To preface, I recognize that, yes, people kill people and criminals will always break laws, but when rates of gun violence are significantly lessened in countries where common-sense gun reform exists, I feel like our nation and our politicians have an obligation to protect their citizens by following suit, or at least lending an ear to measures put forth abroad.

Separately, I completely understand the argument that gun ownership serves as a safeguard against tyranny, but at the same time, I am unconvinced a public militia would fare well against today’s modern military. Rule of law is still the best measure against dictatorship and oppression.

I don’t need to go into great detail about the number of school shootings in recent months, the effectiveness of gun reform in other developed countries, or the pleas of students in Parkland, and Santa Fe, and Sandy Hook – that data and those speeches are readily available.

But what is so threatening about oversight tightening access to military-grade, high-volume weapons whose only purposes are to murder a great number of people in a short amount of time? The second amendment provides for “a well-regulated militia” – not a laissez-faire system of gun sales absent of background checks or waiting periods, solely to entertain “gun enthusiasts” outside of self-defense purposes.

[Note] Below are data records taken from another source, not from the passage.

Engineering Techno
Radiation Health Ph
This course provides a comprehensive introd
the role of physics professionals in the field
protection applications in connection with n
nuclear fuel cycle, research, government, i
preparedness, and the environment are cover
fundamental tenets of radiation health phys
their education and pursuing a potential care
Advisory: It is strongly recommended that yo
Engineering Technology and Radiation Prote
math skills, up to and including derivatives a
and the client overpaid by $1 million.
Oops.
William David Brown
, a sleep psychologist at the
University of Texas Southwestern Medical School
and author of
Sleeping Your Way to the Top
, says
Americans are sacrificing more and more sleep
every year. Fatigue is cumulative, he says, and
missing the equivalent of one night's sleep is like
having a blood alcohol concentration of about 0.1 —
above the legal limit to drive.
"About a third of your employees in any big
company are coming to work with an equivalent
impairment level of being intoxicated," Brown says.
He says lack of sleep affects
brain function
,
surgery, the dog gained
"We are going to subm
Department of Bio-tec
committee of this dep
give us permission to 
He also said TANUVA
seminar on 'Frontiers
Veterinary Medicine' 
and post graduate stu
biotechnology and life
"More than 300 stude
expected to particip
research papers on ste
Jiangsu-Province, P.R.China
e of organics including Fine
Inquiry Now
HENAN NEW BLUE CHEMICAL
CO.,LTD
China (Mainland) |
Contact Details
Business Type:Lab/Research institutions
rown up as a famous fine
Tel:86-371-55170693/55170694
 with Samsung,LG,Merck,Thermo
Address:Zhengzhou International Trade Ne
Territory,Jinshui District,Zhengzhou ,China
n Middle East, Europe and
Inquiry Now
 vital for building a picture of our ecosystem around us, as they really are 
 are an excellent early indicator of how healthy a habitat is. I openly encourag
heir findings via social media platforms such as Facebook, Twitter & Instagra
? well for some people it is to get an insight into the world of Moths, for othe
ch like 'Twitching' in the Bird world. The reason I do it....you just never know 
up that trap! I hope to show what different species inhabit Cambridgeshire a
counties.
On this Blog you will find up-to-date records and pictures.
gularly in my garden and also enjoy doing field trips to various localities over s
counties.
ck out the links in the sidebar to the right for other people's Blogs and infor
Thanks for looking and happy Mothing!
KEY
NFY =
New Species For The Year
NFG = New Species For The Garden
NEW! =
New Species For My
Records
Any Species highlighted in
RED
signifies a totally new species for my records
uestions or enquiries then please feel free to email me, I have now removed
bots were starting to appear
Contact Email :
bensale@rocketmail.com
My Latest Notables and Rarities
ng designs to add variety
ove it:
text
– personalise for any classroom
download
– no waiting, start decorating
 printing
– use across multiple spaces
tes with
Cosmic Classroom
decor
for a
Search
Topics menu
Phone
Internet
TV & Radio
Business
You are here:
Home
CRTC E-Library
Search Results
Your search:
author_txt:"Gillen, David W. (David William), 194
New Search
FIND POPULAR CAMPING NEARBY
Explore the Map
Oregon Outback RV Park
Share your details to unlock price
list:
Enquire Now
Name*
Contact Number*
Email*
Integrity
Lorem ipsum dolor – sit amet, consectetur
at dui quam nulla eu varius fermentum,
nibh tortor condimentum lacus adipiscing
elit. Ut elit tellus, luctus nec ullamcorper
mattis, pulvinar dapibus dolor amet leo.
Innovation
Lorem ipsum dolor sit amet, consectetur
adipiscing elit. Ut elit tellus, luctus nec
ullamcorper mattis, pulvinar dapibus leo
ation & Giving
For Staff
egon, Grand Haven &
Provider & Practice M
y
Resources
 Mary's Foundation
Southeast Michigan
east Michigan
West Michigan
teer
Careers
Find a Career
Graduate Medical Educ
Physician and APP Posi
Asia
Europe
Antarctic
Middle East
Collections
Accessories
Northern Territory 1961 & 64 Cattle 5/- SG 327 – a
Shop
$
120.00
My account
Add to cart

I cannot offer much new to the debate over gun reform. I have only held a gun a few times in my life, and, quite frankly, I only know AR-15 stands for “Armalite Rifle” because I googled it. I fully recognize that I do not have the qualifications to craft gun reform legislation, nor do I have all the answers to the intricate details of the gun control debate.

But, I DO know that I attend a high school where, despite armed security, locked gates, and security cameras, students are still subject to higher rates of gun violence relative to other nations simply because they reside in the United States.

I’m not asking for a ban on guns or a forced confiscation of firearms. Nor am I intoning that opposing arguments to gun control are baseless. I am just asking for an end to the “American exceptionalism” that dictates that effective gun control measures elsewhere would be ineffective here. When homicides by firearms total over 29 per 1 million people in the United States, as compared to 1.4, 1.9, and 5.1 in Australia, Germany, and Canada respectively, perhaps there is something to be learned from other nations’ approaches.